8. The two positions of Senior Adviser, Compliance, which previously reported to the CCO of the Mutual Fund Dealer Division, now report to the person who will be the Filer's sole CCO and a new Senior Adviser, Compliance position was recently created to support the distribution activities.
9. The Filer now has only one compliance team, which is part of the NBC Corporate Compliance function and is composed of the Investment Fund Manager Division compliance staff and the Mutual Fund Dealer Division compliance staff, all reporting to the same manager. In total, five dedicated staff members are responsible for the Filer's compliance supervision.
10. Moreover, the CCO will benefit from all of the expertise of the NBC Corporate Compliance team, including more than one hundred employees with different specializations such as conduct of business, regulatory watch, inspections, anti-money laundering, proceeds of crime, strategy and governance.
11. The Filer's CCO will also have access to the NBC Wealth Management legal team for the settlement of client complaints and the processing of internal investigations.
12. Accordingly, the Previous Relief, which remains in force today, will no longer be aligned with the business model of the Filer, who wants the Previous Relief to be revoked and replaced with the Exemption Sought so that it will be permitted solely to designate and register two individuals as UDP in respect of its two Divisions.
13. There is currently a UDP appointed and registered for each of the Divisions. The current UDPs are the most senior executive member of each Division (the Division Heads). If the Exemption Sought is granted, the Filer will keep its two current UDPs in their respective positions.
14. Despite the fact that only the UDP of the Investment Fund Manager Division holds the title of Chief Executive Officer (CEO) of the Filer, both UDPs have equivalent roles to that of a CEO in respect of their Division.
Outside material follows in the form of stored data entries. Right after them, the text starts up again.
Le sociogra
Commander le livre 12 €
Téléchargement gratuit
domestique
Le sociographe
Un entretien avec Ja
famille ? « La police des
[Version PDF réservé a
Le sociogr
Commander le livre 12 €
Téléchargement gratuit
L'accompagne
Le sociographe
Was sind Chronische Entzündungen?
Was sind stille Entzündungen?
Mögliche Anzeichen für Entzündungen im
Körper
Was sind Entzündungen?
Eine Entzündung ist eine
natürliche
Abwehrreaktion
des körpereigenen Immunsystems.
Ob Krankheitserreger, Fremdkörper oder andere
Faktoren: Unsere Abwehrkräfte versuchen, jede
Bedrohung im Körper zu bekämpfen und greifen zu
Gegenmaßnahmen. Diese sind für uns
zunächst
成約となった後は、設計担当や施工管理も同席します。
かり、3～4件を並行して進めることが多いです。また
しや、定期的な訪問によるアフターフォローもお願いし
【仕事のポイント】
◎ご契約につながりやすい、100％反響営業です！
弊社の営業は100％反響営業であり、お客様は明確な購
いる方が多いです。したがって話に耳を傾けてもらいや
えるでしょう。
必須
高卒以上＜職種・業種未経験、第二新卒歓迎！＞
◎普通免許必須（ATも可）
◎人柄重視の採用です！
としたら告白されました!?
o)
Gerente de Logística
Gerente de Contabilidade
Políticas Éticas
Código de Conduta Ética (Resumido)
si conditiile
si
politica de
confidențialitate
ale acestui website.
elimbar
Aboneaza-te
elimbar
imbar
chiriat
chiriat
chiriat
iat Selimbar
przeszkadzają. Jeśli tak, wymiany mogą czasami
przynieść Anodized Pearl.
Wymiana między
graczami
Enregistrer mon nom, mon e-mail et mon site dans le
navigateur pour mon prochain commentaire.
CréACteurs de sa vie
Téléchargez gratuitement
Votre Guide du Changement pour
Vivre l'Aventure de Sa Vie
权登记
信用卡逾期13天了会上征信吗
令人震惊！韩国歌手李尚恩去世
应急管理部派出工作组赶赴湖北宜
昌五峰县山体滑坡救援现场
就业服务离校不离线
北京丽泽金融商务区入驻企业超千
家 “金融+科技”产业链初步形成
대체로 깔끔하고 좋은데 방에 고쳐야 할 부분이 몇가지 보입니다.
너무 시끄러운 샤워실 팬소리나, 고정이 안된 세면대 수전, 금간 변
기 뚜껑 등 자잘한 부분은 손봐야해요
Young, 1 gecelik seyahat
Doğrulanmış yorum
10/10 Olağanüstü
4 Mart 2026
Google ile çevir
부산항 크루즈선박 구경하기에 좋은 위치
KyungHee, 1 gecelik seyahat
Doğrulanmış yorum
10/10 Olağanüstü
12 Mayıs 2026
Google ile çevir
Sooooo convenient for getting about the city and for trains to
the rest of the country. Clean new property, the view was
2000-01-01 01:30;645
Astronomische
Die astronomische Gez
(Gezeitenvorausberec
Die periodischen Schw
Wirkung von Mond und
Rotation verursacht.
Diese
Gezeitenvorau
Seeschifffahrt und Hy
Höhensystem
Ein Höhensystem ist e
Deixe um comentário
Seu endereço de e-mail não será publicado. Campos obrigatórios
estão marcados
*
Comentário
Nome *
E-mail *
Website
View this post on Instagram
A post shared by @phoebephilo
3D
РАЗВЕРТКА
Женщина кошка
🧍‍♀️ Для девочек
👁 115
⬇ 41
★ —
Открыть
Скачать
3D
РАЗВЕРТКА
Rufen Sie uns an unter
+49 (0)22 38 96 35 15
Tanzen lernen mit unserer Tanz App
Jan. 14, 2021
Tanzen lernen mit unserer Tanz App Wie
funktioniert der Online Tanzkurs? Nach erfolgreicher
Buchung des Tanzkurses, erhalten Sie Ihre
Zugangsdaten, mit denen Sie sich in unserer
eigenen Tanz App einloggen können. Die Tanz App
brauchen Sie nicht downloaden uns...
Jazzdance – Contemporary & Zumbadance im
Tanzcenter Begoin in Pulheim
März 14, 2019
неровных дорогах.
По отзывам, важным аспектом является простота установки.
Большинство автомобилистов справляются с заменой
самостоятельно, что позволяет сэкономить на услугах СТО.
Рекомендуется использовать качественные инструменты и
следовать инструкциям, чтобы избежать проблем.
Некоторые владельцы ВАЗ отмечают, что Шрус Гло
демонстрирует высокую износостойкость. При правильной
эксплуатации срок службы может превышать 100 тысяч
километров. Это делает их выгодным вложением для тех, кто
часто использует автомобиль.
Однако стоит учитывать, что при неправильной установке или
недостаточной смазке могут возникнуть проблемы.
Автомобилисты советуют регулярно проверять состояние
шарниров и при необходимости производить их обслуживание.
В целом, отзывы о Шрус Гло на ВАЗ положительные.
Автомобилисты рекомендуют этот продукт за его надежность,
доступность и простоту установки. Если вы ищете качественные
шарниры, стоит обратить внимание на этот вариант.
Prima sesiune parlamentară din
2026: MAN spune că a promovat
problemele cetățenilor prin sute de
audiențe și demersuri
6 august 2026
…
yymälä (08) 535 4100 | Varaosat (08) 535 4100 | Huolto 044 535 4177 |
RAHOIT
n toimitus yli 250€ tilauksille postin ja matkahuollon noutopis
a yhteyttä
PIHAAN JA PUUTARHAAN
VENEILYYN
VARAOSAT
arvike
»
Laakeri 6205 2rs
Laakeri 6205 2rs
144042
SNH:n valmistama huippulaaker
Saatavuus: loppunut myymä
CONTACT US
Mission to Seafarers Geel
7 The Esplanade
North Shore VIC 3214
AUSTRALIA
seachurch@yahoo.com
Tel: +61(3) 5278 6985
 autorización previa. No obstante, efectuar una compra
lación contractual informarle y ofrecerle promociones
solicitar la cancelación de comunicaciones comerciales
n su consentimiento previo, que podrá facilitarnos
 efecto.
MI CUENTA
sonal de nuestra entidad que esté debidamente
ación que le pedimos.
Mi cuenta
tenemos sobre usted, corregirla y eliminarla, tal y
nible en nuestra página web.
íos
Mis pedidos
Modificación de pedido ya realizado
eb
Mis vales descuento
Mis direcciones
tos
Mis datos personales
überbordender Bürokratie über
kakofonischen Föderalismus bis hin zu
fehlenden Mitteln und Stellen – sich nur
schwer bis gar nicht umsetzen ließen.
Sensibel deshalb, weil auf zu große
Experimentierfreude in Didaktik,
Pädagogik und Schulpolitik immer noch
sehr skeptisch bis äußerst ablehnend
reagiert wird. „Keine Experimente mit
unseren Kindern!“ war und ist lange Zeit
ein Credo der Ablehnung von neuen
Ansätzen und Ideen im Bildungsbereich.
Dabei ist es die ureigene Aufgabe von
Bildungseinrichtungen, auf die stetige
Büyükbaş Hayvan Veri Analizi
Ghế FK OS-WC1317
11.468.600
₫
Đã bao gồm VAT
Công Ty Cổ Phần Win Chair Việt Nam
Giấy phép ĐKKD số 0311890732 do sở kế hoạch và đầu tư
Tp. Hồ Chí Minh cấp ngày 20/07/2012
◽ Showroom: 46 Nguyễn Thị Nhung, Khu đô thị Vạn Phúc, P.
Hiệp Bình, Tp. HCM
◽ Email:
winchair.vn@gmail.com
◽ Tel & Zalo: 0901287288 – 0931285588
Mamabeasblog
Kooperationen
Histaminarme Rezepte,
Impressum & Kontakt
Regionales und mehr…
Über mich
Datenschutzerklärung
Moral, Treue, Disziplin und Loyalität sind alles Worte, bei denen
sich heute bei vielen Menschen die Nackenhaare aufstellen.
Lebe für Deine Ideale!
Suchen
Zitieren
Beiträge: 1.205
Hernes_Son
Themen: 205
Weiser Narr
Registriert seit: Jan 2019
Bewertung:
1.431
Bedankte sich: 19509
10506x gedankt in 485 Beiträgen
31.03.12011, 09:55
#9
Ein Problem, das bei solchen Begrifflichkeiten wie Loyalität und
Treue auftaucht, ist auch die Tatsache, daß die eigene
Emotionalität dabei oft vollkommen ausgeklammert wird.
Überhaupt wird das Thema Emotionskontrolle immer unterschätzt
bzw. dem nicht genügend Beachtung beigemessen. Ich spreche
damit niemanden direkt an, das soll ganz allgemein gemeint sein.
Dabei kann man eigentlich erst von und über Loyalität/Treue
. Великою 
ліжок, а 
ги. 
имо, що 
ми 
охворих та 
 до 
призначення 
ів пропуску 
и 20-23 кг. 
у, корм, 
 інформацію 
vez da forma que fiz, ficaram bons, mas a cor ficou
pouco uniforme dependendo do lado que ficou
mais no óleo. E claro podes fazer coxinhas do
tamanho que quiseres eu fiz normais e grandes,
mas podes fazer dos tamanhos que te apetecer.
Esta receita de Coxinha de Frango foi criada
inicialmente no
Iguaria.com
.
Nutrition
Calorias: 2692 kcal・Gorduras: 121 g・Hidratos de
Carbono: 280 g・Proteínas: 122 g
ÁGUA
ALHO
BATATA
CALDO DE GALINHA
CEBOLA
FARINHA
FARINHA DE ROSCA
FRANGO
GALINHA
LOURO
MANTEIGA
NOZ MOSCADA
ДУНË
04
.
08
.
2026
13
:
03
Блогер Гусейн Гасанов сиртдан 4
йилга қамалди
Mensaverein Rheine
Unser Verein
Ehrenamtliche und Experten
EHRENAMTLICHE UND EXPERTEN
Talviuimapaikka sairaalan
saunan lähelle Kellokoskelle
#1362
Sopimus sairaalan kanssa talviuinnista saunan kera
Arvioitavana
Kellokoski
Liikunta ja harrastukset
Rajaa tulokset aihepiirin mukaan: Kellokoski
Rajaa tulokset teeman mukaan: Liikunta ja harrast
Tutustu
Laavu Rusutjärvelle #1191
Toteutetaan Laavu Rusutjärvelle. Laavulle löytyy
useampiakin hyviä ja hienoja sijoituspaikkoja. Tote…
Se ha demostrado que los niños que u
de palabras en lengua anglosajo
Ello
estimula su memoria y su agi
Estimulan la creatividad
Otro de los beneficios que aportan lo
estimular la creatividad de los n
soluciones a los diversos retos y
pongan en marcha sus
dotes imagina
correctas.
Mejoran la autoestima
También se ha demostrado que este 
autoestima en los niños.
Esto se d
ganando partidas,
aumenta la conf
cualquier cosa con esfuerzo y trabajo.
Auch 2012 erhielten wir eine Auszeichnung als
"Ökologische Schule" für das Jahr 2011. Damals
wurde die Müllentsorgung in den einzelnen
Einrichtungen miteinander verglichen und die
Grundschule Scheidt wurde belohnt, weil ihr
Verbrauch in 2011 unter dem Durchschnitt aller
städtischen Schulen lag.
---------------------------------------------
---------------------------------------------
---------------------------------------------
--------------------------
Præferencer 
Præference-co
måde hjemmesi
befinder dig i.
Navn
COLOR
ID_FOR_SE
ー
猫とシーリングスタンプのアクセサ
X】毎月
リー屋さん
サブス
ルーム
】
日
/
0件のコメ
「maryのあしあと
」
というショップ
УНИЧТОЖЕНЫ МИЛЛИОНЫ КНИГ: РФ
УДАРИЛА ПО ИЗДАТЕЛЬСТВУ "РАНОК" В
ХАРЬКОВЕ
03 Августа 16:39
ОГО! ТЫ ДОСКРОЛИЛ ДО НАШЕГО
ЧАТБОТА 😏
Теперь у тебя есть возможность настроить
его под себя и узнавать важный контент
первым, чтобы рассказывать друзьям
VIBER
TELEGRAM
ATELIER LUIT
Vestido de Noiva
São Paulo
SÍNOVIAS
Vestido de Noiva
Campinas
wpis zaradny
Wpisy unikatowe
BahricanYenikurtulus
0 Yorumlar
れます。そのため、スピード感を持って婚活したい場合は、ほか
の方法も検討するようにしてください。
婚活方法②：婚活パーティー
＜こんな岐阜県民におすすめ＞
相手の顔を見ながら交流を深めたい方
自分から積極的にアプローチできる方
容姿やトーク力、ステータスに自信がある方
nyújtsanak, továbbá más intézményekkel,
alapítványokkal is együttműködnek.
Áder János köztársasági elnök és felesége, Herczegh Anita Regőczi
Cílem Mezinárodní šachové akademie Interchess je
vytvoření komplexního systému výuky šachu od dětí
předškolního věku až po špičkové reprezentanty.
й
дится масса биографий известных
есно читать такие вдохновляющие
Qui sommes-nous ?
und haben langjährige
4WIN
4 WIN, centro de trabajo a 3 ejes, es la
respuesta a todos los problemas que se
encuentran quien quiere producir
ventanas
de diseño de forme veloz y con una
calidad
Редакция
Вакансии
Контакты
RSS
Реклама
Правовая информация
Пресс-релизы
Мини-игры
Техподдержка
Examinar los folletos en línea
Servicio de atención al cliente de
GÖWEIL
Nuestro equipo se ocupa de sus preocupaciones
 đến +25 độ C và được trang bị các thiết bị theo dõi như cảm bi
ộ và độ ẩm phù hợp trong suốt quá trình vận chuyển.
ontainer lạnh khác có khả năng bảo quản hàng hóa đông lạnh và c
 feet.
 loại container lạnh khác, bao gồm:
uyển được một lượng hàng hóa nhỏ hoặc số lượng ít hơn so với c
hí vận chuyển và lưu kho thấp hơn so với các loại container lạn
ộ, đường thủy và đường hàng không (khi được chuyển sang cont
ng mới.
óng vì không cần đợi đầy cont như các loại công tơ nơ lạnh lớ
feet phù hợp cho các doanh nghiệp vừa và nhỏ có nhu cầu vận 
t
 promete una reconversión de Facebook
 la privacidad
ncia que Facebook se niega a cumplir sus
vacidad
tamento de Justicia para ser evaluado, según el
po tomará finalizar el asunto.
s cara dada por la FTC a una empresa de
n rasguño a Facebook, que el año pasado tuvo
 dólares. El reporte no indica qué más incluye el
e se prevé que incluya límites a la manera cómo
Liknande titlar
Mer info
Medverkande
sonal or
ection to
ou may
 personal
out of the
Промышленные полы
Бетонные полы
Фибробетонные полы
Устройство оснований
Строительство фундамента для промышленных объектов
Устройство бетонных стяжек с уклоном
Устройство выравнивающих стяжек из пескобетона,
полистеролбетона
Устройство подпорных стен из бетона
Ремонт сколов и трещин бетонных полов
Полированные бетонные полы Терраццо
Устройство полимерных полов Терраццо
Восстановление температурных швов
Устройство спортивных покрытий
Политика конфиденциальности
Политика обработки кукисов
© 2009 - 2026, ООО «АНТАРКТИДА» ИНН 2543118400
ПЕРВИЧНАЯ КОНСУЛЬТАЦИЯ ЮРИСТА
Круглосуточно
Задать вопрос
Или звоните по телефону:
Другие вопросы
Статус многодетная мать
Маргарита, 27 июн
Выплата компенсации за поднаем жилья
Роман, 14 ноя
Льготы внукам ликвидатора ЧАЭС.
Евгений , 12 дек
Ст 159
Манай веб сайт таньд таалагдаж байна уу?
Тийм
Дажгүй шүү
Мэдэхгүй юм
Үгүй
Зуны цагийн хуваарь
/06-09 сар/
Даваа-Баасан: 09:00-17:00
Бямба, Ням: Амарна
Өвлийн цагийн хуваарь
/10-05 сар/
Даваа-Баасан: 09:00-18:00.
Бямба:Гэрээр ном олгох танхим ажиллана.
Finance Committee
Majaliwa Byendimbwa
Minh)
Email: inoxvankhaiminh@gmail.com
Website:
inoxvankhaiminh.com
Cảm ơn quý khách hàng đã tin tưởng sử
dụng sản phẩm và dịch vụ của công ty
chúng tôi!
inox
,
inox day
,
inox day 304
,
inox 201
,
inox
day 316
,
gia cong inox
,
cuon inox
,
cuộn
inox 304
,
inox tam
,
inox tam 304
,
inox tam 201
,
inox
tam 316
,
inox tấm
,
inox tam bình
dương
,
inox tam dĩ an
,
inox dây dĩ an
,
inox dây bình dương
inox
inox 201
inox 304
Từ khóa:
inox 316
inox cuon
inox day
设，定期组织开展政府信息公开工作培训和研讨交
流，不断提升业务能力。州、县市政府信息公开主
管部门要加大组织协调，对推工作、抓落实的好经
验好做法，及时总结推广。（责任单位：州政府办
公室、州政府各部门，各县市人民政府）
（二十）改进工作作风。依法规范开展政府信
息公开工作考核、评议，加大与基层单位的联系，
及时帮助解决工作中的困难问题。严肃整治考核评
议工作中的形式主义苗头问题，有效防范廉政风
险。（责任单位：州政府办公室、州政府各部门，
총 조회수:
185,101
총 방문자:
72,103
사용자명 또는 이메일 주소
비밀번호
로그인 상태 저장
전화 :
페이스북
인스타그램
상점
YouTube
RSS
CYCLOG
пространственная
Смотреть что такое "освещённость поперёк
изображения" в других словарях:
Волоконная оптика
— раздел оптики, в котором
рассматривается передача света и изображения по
There is no line of reporting between the Division Heads and they each report independently to different members of the senior management team of NBC and have direct access to the Filer's Board of Directors.
15. No other executive officer of the Filer has authority to overrule a decision of either of the UDPs or control either of the UDP's access to the Board of Directors of the Filer.
Reasons for the Exemption Sought
16. Pursuant to section 11.2 of NI 31-103, a registered firm must designate an individual who is registered under securities legislation in the category of UDP and the UDP must be: (i) the CEO or an individual acting in such capacity; (ii) the sole proprietor of the registered firm; or (iii) the officer in charge of a division of the registered firm, if the activity that requires the firm to register occurs only in the division (the UDP Requirement).
17. Granting the Exemption Sought would be consistent with the policy objectives that the UDP Requirement is intended to achieve, because:
(a) each Division is an independent operation that is distinct from the other and is conducted on a very large scale; and
(b) the current Division Heads are effectively the most senior executive member of their respective operation line.
Each of the Decision Makers is satisfied that the decision meets the test set out in the Legislation for the Decision Maker to make the decision.
The decision of the Decision Makers under the Legislation is that the Requested Relief is granted as follows:
1. the Requested Revocation is granted; and
2. the Exemption Sought is granted provided that:
(a) each Division shall have its own UDP, who shall be its Division Head;
(b) only one individual shall be the UDP of each Division;
(c) each UDP shall fulfill the responsibilities set out in section 5.1 of NI 31-103, and any successor provision thereto, in respect of the Division for which he/she is designated UDP; and
(d) the decision in respect of the Exemption Sought will cease to be valid three years after the date hereof.